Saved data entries
--*--
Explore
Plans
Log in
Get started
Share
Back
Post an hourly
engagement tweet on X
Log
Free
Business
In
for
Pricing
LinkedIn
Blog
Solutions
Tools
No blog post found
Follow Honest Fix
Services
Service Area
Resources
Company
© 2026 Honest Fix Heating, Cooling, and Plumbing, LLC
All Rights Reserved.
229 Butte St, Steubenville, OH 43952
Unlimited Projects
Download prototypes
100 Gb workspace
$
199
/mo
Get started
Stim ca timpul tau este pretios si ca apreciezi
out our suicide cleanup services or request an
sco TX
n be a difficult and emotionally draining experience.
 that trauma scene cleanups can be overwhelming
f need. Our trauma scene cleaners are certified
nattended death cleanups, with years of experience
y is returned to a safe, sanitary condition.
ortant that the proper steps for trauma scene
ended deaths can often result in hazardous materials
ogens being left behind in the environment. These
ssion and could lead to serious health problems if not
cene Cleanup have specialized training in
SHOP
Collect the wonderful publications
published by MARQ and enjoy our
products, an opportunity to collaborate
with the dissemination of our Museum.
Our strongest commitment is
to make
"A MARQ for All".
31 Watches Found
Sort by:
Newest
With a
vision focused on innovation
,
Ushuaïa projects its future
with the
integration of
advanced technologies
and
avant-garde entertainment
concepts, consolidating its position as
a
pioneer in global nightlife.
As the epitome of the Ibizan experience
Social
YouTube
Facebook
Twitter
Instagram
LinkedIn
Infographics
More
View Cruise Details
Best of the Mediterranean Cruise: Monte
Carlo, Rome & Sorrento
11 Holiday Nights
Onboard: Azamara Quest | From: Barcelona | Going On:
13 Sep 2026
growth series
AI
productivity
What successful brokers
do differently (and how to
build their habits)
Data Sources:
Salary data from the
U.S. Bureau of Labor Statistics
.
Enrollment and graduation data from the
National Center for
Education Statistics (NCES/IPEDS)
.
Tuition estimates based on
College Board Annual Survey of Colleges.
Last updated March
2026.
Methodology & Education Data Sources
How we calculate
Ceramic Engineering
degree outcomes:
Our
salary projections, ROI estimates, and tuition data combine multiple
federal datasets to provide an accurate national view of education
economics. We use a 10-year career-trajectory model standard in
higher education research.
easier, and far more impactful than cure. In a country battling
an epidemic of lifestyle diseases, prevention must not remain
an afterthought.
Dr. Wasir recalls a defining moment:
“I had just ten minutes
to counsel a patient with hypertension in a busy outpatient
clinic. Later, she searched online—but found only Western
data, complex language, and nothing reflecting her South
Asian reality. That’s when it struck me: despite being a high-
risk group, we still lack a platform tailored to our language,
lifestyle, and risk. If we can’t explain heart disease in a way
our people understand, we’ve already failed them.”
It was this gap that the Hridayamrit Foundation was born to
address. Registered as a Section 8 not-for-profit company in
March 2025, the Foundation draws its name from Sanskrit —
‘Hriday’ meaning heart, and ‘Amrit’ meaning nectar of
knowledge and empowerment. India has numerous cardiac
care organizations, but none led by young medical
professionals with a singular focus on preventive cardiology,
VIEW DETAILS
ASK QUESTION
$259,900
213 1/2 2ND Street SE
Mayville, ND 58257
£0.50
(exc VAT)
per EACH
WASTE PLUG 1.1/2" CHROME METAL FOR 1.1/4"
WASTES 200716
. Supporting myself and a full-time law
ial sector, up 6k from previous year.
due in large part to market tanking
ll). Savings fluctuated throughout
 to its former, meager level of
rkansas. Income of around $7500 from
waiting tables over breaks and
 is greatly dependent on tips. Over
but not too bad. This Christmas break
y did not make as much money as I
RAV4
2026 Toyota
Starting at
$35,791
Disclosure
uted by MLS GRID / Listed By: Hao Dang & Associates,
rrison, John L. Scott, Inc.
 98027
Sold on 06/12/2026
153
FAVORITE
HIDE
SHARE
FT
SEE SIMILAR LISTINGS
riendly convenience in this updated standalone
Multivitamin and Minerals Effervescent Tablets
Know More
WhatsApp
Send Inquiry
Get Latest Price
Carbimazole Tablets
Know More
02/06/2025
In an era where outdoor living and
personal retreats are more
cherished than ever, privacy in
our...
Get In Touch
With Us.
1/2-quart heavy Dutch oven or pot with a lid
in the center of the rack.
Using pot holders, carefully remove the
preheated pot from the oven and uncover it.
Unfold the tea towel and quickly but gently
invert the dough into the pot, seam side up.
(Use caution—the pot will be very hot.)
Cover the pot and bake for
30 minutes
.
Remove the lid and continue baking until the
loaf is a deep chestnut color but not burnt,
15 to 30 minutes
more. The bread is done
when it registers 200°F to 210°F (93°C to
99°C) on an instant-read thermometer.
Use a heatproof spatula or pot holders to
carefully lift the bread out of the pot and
--*--
• YOUR INSTRUCTIONS: Select every line in the records above that contains the word "trauma".

• RESULT OF THIS TASK:
 that trauma scene cleanups can be overwhelming
f need. Our trauma scene cleaners are certified
ortant that the proper steps for trauma scene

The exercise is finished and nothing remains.